50. okdood64 ◴[11 Jul 25 17:40 UTC] No.44534996{3}[source]▶

>>44530624 #

I'll take it further. Regular cloud compute have batch workload capabilities at cheaper rates, as well since forever.

51. dekhn ◴[11 Jul 25 19:30 UTC] No.44536031{4}[source]▶

>>44528102 #

Yes, almost certainly in this case Google sees traffic die off when a data center is in the dark. Specifically, there is a diurnal cycle of traffic, and Google usually routes users to close-by resources. So, late at night, all those backends which were running hot doing low-latency replies to users in near-real-time can instead switch over to processing batches.

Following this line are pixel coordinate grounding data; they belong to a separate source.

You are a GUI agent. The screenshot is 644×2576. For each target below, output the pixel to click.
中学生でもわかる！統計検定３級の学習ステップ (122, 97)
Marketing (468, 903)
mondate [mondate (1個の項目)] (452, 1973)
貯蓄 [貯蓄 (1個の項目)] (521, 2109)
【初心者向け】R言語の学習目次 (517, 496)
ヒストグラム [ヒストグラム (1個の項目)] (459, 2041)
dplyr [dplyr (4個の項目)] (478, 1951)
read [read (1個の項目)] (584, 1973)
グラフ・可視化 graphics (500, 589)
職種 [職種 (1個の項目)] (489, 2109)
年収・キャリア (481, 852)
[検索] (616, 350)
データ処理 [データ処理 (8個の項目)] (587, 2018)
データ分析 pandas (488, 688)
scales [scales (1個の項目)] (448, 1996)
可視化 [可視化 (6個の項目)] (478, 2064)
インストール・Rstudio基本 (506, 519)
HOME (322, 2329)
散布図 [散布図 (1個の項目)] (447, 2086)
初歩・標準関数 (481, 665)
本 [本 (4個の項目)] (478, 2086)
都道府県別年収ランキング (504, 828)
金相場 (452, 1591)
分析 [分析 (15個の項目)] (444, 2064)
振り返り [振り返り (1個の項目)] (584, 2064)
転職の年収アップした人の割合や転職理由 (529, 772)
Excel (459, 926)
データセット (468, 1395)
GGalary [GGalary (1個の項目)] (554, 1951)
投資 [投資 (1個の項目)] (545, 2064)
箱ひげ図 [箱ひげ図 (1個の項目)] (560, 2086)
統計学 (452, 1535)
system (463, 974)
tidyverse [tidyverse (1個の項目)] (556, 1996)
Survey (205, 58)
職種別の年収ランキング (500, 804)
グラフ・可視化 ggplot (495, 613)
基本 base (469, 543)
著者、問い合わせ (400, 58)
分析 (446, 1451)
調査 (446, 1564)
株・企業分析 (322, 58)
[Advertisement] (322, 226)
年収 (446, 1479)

When I built an idle cycle harvester at google, I thought most of hte free cycles would come from low-usage periods, but it turned out that some clusters were just massively underutilized and had free resources all 24 hours.

52. sunaookami ◴[11 Jul 25 21:03 UTC] No.44536758{7}[source]▶

>>44532762 #

They try to frame it as such but 2.5 Flash Lite is not the same as 2.5 Flash without thinking. It's worse.

53. ridgewell ◴[11 Jul 25 22:28 UTC] No.44537409{3}[source]▶

>>44532342 #

It can depend a lot on the shape of your batch to my understanding. A small batch job can be tasked out a lot quicker than a large batch job waiting for just the right moment where capacity fits.